Washington (AFP) – Time Warner chief Jeff Bewkes testified Wednesday that the media-entertainment giant needs to merge with AT&T because of “tectonic changes” in the television industry which favor big internet firms.
Bewkes appeared in a federal court trial as a key witness defending the mega-merger in the face of a US government antitrust effort to block the tie-up on the grounds it would create an industry titan which is too powerful.
In two hours of testimony, Bewkes maintained that Time Warner is challenged by “two big tectonic changes” in the television sector, in delivering programming and in advertising.

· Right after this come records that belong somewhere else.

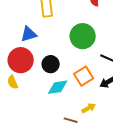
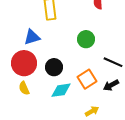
green circle: (83, 36) -> (86, 39), size x0.7
yellow semicircle: (13, 82) -> (24, 88), moved

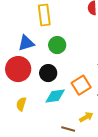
green circle: (86, 39) -> (57, 45), moved
yellow semicircle: (24, 88) -> (21, 104), moved, turned 40

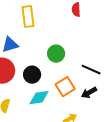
green circle: (57, 45) -> (56, 54), moved

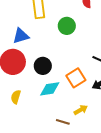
green circle: (56, 54) -> (67, 26), moved

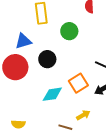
black circle: (43, 66) -> (47, 59), moved
yellow semicircle: (16, 97) -> (18, 124), moved, turned -104

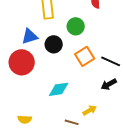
black circle: (47, 59) -> (54, 44), moved
orange square: (78, 83) -> (85, 56), moved

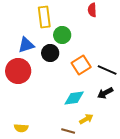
green circle: (76, 26) -> (62, 35), moved
cyan diamond: (59, 89) -> (74, 98), moved

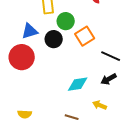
orange square: (81, 65) -> (85, 36), moved
yellow arrow: (86, 119) -> (100, 105), moved, turned -128

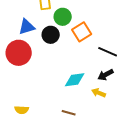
yellow arrow: (100, 105) -> (99, 93), moved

He said traditional TV players are being overtaken by fast-growing direct-to-consumer video services like Netflix and Amazon, and that advertising dollars are shifting to online platforms like Google and Facebook which can deliver personalized, targeted messages which are more cost effective.
The US Justice Department is seeking to block the $85 billion merger of AT&T, one of the largest pay TV and telecom operators, which Time Warner, which includes CNN, Turner cable networks, Cartoon Network and the HBO premium channel.
Bewkes testified the internet “has allowed giant new competitors which offer television directly to consumers,” a reference to Netflix and Amazon.
He said these kinds of services have an edge over players like Time Warner because they have more data on their consumers.
By contrast, he said, Time Warner operates as a “wholesaler” of programs to cable and satellite operators and knows very little about who is watching which programs.
AT&T meanwhile, has relationships with some 150 million US consumers through its DirecTV service and other operations.
“They know what people are watching,” he said.
Bewkes’s testimony was aimed at blunting the government argument that a powerful merged company would seek to raise prices for consumers and would end up pushing up TV subscription costs.
The government maintains that most Americans still watch traditional television through cable bundles, and presented an expert who claimed fees could rise by some $400 million a year if the merger goes ahead.